ACTION ITEM: Each line in the data holding "Gottlieb" should be listed.

SUPPLIED INFORMATION:
=-=-=

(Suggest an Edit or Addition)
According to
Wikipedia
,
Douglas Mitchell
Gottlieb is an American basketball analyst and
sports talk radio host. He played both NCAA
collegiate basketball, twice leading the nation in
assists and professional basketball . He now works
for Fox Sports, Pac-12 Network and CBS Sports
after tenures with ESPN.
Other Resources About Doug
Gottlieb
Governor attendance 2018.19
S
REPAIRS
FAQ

=-=-=

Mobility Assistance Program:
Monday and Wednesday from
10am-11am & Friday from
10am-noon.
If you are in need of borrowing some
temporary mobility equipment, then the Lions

=-=-=

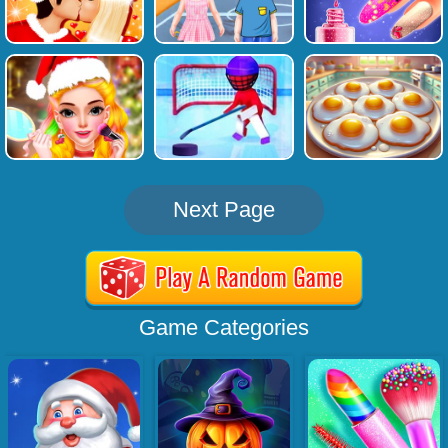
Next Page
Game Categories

=-=-=

ANSWER SPACE:
Gottlieb is an American basketball analyst and
Gottlieb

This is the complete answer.